“We live in a world where there is more and more information, and less and less meaning.”
I think an interesting and fruitful metaphor for the Internet is this: a man-made multiverse of information, intellect, and imagination. I say “multiverse” for no reason apart from it being more fun and mysterious and futuristic-sounding; “universe” could be inserted just the same.
Internet: a space of incomprehensible vastness and possibility populated with objects ranging from diminutive subatomic particles (bits) to sprawling superclusters of galaxies (Google). Bits, kilobytes, megabytes, and gigabytes of data respectively comprise everything from quarks to atoms to molecules to elements to compounds. The proverbial quantum world, or ground of being, is composed of web servers, PCs, smartphones, and the related hardware and electronics that bring the whole shebang to life before our eyes. Without this hardwired ground of being, there’s no roadshow.

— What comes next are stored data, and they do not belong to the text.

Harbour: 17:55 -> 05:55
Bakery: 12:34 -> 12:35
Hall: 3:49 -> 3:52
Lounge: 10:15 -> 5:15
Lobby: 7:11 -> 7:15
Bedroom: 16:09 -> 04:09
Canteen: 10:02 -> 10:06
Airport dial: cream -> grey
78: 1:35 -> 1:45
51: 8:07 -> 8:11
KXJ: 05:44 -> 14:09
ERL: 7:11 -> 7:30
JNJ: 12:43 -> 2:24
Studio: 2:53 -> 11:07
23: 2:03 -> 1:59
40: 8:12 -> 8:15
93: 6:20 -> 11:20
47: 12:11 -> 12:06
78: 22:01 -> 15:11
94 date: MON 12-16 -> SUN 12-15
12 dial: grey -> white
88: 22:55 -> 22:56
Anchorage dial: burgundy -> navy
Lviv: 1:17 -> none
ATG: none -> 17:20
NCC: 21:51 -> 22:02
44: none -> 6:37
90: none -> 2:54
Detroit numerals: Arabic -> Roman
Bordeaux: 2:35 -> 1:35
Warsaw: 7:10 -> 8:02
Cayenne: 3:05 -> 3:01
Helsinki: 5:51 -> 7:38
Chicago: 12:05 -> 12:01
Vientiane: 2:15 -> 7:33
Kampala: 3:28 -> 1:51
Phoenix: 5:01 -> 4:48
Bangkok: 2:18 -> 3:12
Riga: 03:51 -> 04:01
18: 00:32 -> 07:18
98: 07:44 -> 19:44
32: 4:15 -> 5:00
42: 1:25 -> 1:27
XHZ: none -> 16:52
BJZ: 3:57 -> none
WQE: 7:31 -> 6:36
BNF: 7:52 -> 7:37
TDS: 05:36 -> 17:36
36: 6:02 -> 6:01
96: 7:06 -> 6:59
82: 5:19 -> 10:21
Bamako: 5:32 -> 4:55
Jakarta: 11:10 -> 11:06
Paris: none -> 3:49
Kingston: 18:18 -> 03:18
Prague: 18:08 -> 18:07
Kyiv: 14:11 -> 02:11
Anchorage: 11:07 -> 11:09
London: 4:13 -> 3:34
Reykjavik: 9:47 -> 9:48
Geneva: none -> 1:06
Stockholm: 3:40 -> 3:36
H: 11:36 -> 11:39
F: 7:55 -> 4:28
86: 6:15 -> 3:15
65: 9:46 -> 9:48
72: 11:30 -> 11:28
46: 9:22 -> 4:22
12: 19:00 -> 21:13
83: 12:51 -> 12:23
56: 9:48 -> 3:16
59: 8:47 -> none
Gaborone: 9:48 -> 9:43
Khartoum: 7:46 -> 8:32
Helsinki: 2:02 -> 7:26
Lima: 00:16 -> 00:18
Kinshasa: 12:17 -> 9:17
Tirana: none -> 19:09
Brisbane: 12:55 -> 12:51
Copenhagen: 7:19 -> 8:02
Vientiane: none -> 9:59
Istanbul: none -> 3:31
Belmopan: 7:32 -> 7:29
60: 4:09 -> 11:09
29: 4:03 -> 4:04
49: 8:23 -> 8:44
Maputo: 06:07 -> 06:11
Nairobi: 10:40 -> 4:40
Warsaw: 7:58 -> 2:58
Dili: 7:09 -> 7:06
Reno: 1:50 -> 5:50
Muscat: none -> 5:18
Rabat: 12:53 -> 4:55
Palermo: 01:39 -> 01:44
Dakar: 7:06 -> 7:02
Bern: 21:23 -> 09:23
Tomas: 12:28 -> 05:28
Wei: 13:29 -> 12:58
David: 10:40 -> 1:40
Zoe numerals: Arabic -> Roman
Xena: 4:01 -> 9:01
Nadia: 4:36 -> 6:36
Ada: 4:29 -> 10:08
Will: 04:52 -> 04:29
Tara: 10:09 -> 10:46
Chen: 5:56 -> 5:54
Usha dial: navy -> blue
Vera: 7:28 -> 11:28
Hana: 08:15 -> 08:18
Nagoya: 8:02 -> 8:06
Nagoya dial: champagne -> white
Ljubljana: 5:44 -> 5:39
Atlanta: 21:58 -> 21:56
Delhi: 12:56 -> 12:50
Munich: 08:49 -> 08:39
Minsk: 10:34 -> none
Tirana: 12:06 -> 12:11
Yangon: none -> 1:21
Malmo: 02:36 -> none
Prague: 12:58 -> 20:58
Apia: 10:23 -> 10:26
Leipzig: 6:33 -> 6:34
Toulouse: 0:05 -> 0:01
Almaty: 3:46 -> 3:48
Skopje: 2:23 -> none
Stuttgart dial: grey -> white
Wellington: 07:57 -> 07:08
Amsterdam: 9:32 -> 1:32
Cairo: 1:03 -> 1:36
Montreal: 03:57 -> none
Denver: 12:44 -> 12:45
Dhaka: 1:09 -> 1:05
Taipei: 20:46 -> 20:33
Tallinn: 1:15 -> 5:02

A website is, at the very least, a tiny planet with a population of one—its creator. You can imagine web-entities ranging from humble planets to colossal superclusters. Certain media giants—Gawker, Vice, HuffPo, New York Times, Buzzfeed, etc.—are, for better or worse, solar systems or galaxies. Top-of-the-top web-entities—Google, Facebook, Twitter, etc.—are clusters or superclusters of galaxies. You can imagine web-entities growing in size and power in proportion to the number of visitors/users they receive per week or month. Number of visitors/users, though not perfect, is a satisfactory starting point for considering Internet-power.
Web-entities can be seen as existing on a spectrum of power—i.e. an entity’s ability to affect, change, and/or shape the collective consciousness of the Internet, directly (through its own content) or indirectly (by influencing the architecture of user content (interface design, software, upload guidelines, etc.) on itself and other planets, controlling major modes of transportation from one planet to another (search engines, link-sharing platforms), controlling major modes of communication between people (email, social networking, etc.).
You might notice that the latter sort of power—the indirect kind—is the sort harnessed by most of the largest entities in the multiverse. Google, YouTube, Twitter, Facebook, WordPress, Reddit, and other web-behemoths control the architecture, building codes, modes of transportation, and modes of communication for an enormous segment of the multiverse’s planets and people. They also have millions or billions of users who have created planets (profiles, accounts, channels, blogs) within them. Thus, they transcend mere planet or solar system status to become galaxies, clusters, and perhaps even superclusters of galaxies with inestimable reach and power. They’re like clusters of galaxies with ultra-advanced civilizations living in them.
As a more concrete example of Internet-power, consider the sorta-recent Facebook scandal in which it came to light that the company had intentionally manipulated the emotions of some 600,000 users. It didn’t do this directly, by creating a blog post or video or something like that, but indirectly, by mediating the content that appeared on users’ feeds so as to display more emotionally provocative items. This is one of the more egregious examples in recent memory of a web-giant flexing its muscles, but it happens more subtly all the time. Facebook’s algorithms constantly monitor your activity on the site and tailor your newsfeed accordingly, attempting to show you more of what interests you. If 75% of your use of the web is through Facebook, the company is having a tremendous influence on what you’re able to see, explore, and absorb in the multiverse (especially if you don’t use social media deliberately).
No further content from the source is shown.